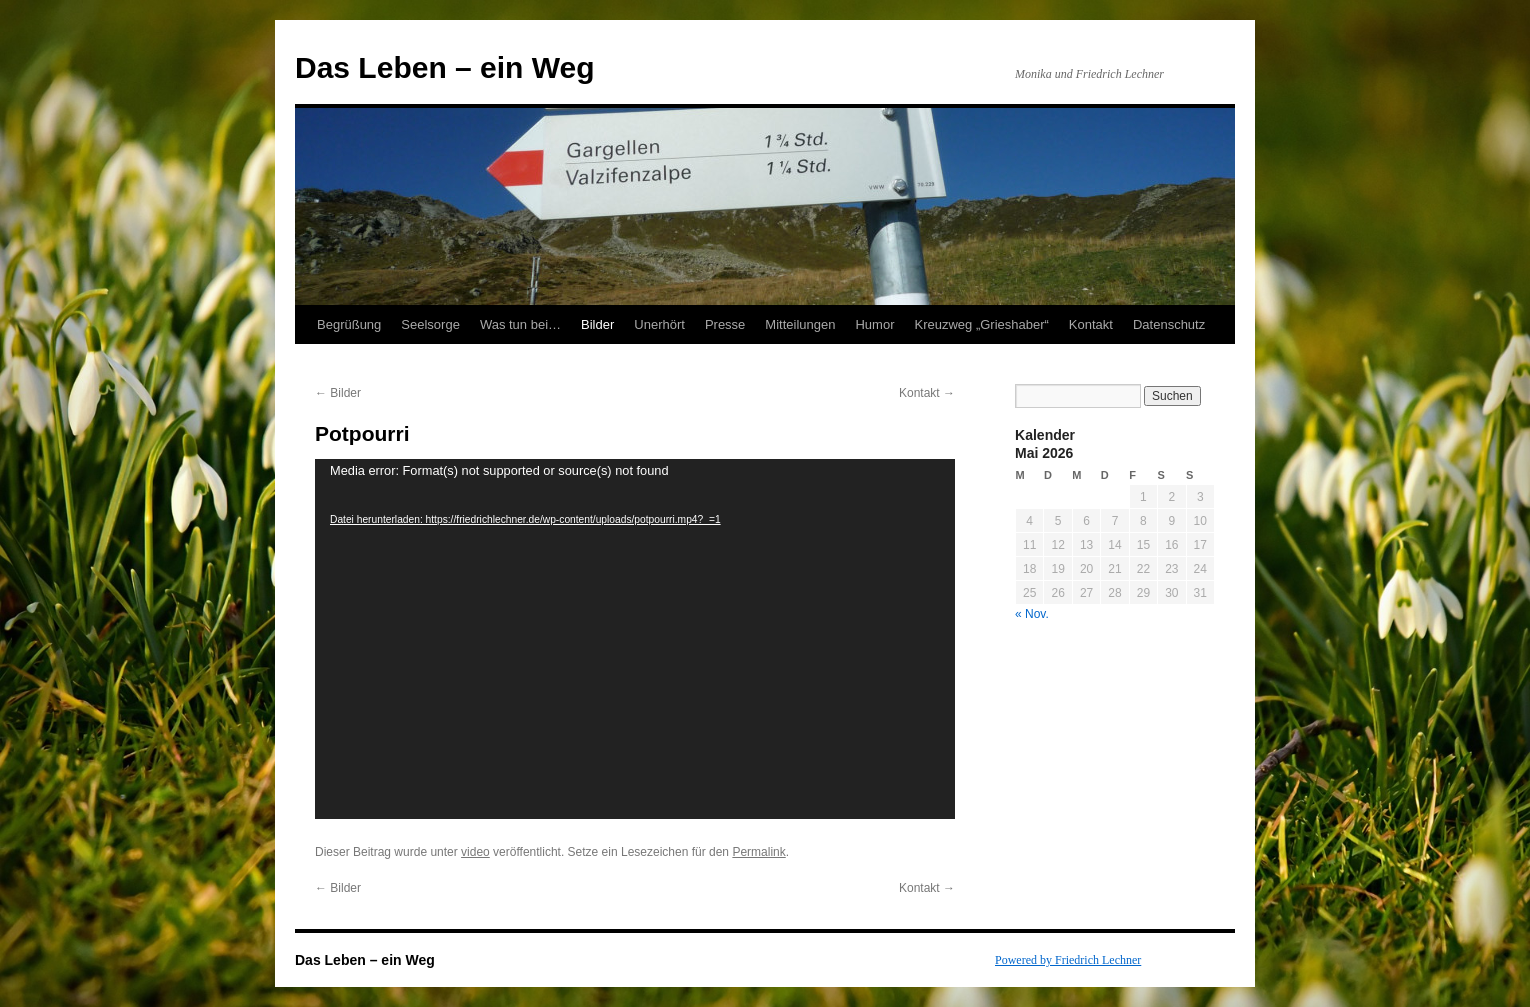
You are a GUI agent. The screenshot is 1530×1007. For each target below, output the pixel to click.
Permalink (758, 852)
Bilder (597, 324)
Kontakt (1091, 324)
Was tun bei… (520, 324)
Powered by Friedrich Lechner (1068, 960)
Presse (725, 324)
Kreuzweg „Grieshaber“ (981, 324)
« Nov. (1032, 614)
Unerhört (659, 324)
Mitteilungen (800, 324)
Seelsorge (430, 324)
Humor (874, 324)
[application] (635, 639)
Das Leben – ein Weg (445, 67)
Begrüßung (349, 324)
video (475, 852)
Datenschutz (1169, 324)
────────────────────
Requirement. Starting at the line that contains "Unerhört (659, 324)", copy each line through the last line of the listing, and copy nothing else.

Written response.
Unerhört (659, 324)
Mitteilungen (800, 324)
Seelsorge (430, 324)
Humor (874, 324)
[application] (635, 639)
Das Leben – ein Weg (445, 67)
Begrüßung (349, 324)
video (475, 852)
Datenschutz (1169, 324)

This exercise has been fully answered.